A Senior HR Manager identified selection criteria in a redundancy process without consulting unions or employees and set up a process so the Regional Manager alone scored four criteria. The Regional Manager was unable to support his scoring. The Employment Appeal Tribunal upheld the Tribunal’s decision that the dismissal was unfair due to the process followed falling outside the band of reasonable responses (E-Zec Medical Transport Service Limited v Gregory).
This is a timely reminder that an employer going through a redundancy process should ensure that there is a fair method of selection and it is applied reasonably, in particular that:
- any selection criteria are objective in so far as is possible;
- any subjective criteria should stand up to scrutiny and be supported by evidence, and, ideally be marked by more than one person;
- it is advisable to consult a union if there is one on any selection criteria.

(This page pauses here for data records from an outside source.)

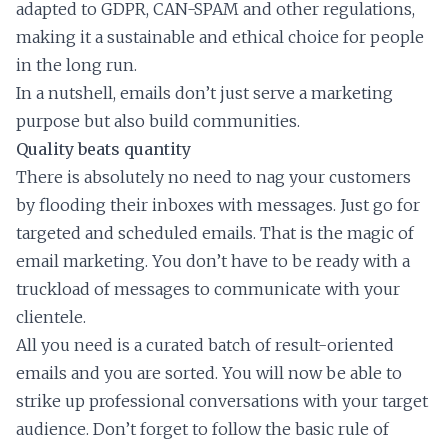
adapted to GDPR, CAN-SPAM and other regulations,
making it a sustainable and ethical choice for people
in the long run.
In a nutshell, emails don’t just serve a marketing
purpose but also build communities.
Quality beats quantity
There is absolutely no need to nag your customers
by flooding their inboxes with messages. Just go for
targeted and scheduled emails. That is the magic of
email marketing. You don’t have to be ready with a
truckload of messages to communicate with your
clientele.
All you need is a curated batch of result-oriented
emails and you are sorted. You will now be able to
strike up professional conversations with your target
audience. Don’t forget to follow the basic rule of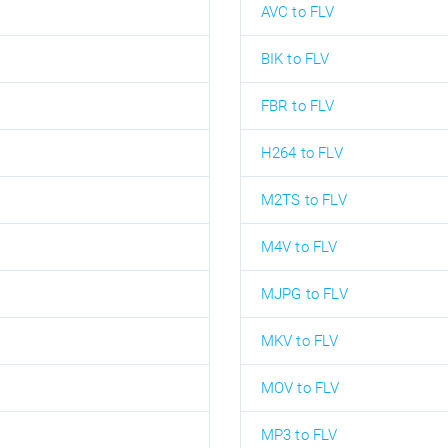
AVC to FLV
BIK to FLV
FBR to FLV
H264 to FLV
M2TS to FLV
M4V to FLV
MJPG to FLV
MKV to FLV
MOV to FLV
MP3 to FLV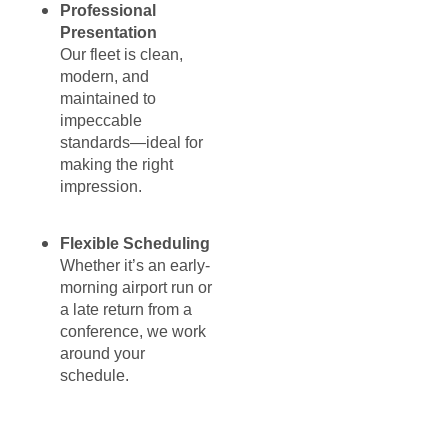
Professional
Presentation
Our fleet is clean,
modern, and
maintained to
impeccable
standards—ideal for
making the right
impression.
Flexible Scheduling
Whether it’s an early-
morning airport run or
a late return from a
conference, we work
around your
schedule.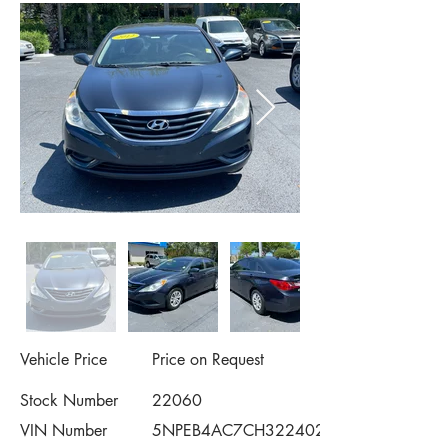
Vehicle Price
Price on Request
Stock Number
22060
VIN Number
5NPEB4AC7CH322402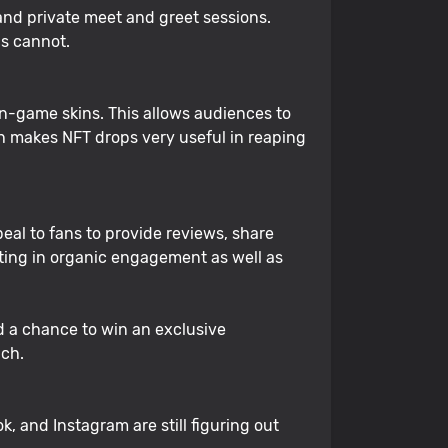
s and private meet and greet sessions.
cs cannot.
n-game skins. This allows audiences to
ch makes NFT drops very useful in reaping
eal to fans to provide reviews, share
lting in organic engagement as well as
d a chance to win an exclusive
ach.
ok, and Instagram are still figuring out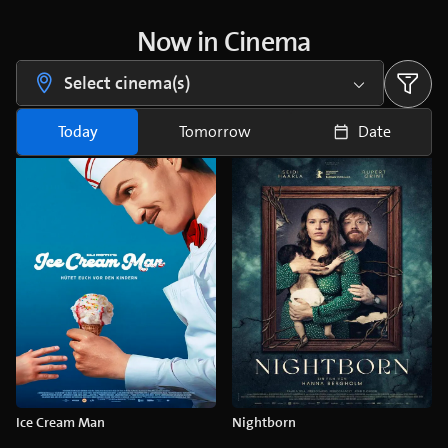
Now in Cinema
Select cinema(s)
Today
Tomorrow
Date
Ice Cream Man
Nightborn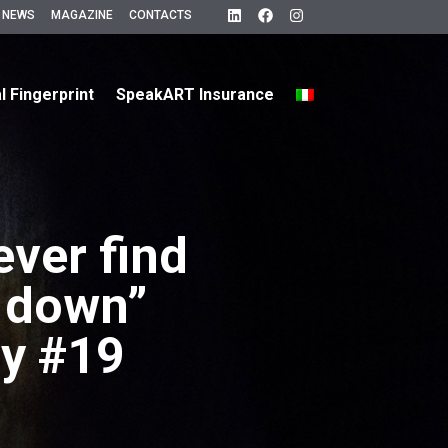
 NEWS
MAGAZINE
CONTACTS
al Fingerprint
SpeakART Insurance
ever find
g down”
y #19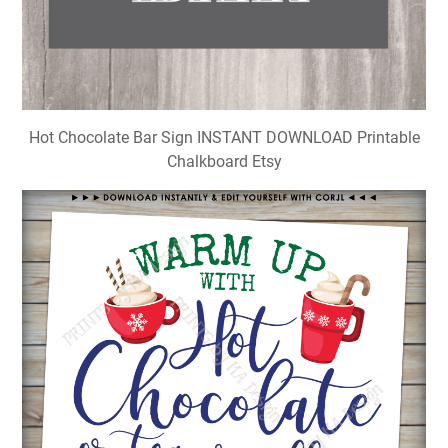
Hot Chocolate Bar Sign INSTANT DOWNLOAD Printable
Chalkboard Etsy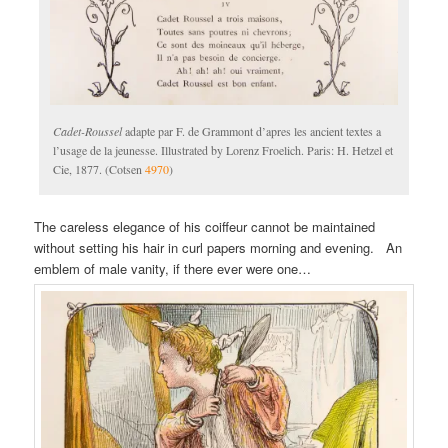
Cadet-Roussel
adapte par F. de Grammont d’apres les ancient textes a
l’usage de la jeunesse. Illustrated by Lorenz Froelich. Paris: H. Hetzel et
Cie, 1877. (Cotsen
4970
)
The careless elegance of his coiffeur cannot be maintained
without setting his hair in curl papers morning and evening. An
emblem of male vanity, if there ever were one…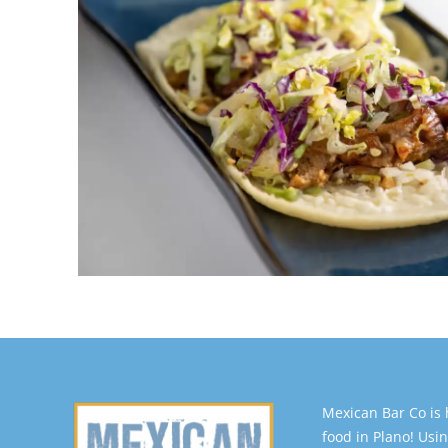
Mexican Bar Co is
food in Plano! Usin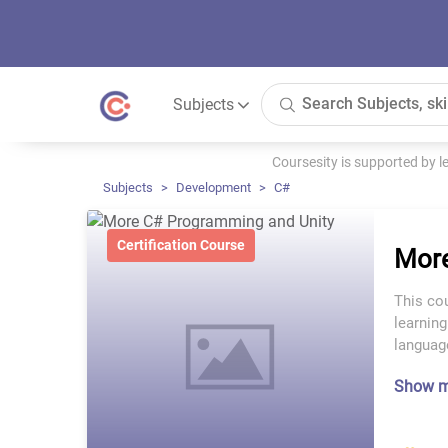
Subjects
Coursesity is supported by 
Subjects
Development
C#
Certification Course
More
This cou
learnin
languag
Show 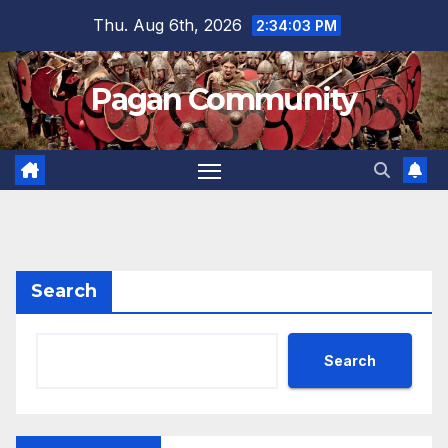
Skip
Thu. Aug 6th, 2026
2:34:04 PM
to
content
Pagan Community
Search
Search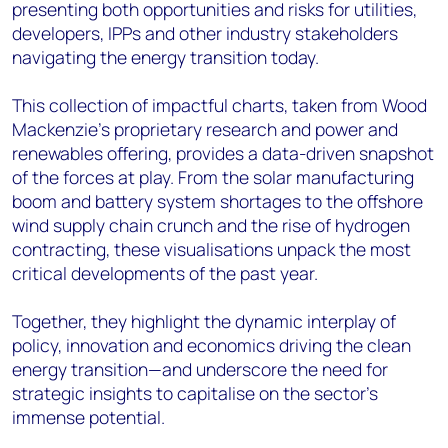
presenting both opportunities and risks for utilities,
developers, IPPs and other industry stakeholders
navigating the energy transition today.
This collection of impactful charts, taken from Wood
Mackenzie’s proprietary research and power and
renewables offering, provides a data-driven snapshot
of the forces at play. From the solar manufacturing
boom and battery system shortages to the offshore
wind supply chain crunch and the rise of hydrogen
contracting, these visualisations unpack the most
critical developments of the past year.
Together, they highlight the dynamic interplay of
policy, innovation and economics driving the clean
energy transition—and underscore the need for
strategic insights to capitalise on the sector's
immense potential.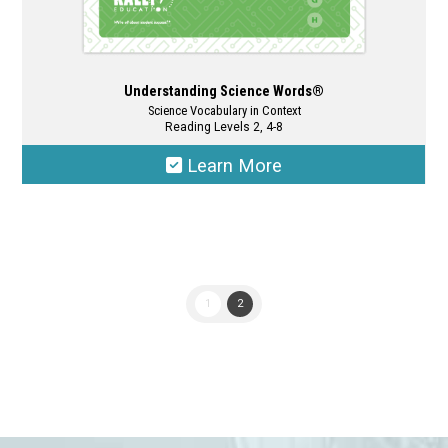
Understanding Science Words®
Science Vocabulary in Context
Reading Levels 2, 4-8
Learn More
This
product
has
multiple
1
2
variants.
The
options
may
be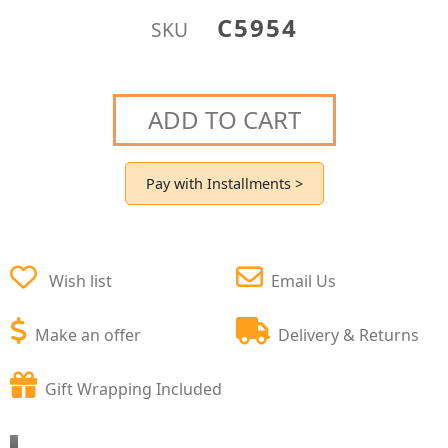
C5954
SKU
ADD TO CART
Pay with Installments >
Wish list
Email Us
Make an offer
Delivery & Returns
Gift Wrapping Included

Ms Gregory was employed as an administrator and ambulance driver by E-Zec Medical Transport Service Limited. E-Zec operated a private ambulance service and an important part of their business was the transportation of injured and sick holidaymakers who had been repatriated back to the UK. There was a downturn in work so E-Zec decided to restructure the site at which Ms Gregory worked.
It was decided to make 4 employees redundant out of a pool of fourteen. One person volunteered and two others were successful in applying for posts at another site. The selection process was supervised by a Senior HR Manager, who identified nine selection criteria and who allocated marks for: service; absence; sickness days; sickness occasions and discipline (based on information in the personnel files). The Senior HR Manager arranged for the employee’s line manager, the Regional Manager, to use his experience of working with the employees to mark the other criteria: performance; commitment and attitude; skill base and team working.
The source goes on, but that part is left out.